LaCrosse Footwear posted a net loss of $0.7 million in the first quarter ended March 26, compared with a net profit of $1.7 million a year earlier, as revenues declined by 26.3 percent to $25.2 million, hit by a drop in military sales.
The U.S. footwear company has been trying to diversify its operations in order to be less dependent on military sales. It has set up offices in Hong Kong and in Vietnam to expand sales in Asia. The management said it was also planning to expand in Canada, Northern Europe and Japan.
Excluding the government channel, wholesale, direct and international turnover rose by 14 percent on strong demand for hiking and other outdoor footwear. By product, sales to the work market, which includes the military, were down by 39.1 percent to $16.1 million and the outdoor market rose by 16.1 percent to $9.1 million, lifted by hiking and hunting goods.

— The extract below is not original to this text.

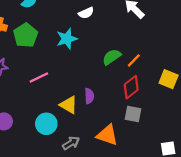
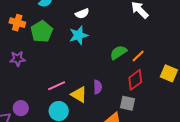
white semicircle: (86, 13) -> (82, 14), moved
pink line: (39, 77) -> (57, 86), moved
gray square: (133, 114) -> (127, 103), moved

The gross margin widened to 41.4 percent in the first quarter from 40.2 percent a year earlier aided by the success of its new products and growth in the wholesale and direct businesses. Inventories rose by $21.9 million year-on-year to $46.9 million at the end of March to boost the availability of core products to address reorders, growth of the wholesale business and respond to orders from the military. Military orders fluctuate on a quarterly basis. On April 21, LaCrosse announced that it had received a $2.4 million order from the U.S. Marine Corps for the Danner Rugged All Terrain Hot boot. The goods have to be delivered within two weeks for troops in Afghanistan.